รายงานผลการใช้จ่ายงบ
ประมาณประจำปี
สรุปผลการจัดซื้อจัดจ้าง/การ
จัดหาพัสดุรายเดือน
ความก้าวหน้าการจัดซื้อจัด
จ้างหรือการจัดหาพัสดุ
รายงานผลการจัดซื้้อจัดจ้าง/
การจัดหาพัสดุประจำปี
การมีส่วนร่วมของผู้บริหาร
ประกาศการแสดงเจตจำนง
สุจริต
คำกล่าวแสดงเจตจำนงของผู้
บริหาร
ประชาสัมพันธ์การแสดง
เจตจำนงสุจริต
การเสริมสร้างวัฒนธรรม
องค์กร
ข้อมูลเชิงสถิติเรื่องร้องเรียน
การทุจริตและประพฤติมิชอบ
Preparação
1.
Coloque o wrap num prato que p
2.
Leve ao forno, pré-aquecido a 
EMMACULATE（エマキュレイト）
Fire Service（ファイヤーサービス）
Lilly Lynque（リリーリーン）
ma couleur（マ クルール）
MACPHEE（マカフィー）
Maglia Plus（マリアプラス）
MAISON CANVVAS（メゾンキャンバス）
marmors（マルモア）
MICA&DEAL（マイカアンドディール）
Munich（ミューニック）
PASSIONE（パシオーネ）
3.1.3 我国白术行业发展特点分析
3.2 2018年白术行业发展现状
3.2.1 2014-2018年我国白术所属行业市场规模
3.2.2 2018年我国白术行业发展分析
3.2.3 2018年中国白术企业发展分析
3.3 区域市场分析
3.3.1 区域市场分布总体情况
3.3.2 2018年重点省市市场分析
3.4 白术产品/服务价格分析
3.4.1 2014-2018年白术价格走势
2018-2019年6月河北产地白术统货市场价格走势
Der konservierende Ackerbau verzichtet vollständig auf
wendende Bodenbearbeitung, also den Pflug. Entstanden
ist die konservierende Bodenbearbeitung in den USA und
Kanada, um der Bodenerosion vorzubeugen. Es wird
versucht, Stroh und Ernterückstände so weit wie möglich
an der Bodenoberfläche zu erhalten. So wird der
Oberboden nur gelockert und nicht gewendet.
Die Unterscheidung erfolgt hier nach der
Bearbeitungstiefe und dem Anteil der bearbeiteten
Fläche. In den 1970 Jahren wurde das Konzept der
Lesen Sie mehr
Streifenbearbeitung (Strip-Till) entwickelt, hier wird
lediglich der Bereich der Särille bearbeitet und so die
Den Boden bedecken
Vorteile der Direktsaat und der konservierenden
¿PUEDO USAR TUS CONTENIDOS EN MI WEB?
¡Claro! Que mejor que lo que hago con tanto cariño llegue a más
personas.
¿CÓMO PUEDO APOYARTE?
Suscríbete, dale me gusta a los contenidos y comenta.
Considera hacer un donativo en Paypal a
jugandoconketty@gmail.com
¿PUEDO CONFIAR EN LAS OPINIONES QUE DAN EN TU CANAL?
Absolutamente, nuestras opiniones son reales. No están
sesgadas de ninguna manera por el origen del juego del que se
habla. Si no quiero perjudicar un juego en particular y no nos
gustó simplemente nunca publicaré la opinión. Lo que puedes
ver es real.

━━━━━━

**INSTRUCTIONS TO FOLLOW:**
Search the records for the word "hier", then list every line that has it.

**YOUR RESPONSE:**
Die Unterscheidung erfolgt hier nach der
Streifenbearbeitung (Strip-Till) entwickelt, hier wird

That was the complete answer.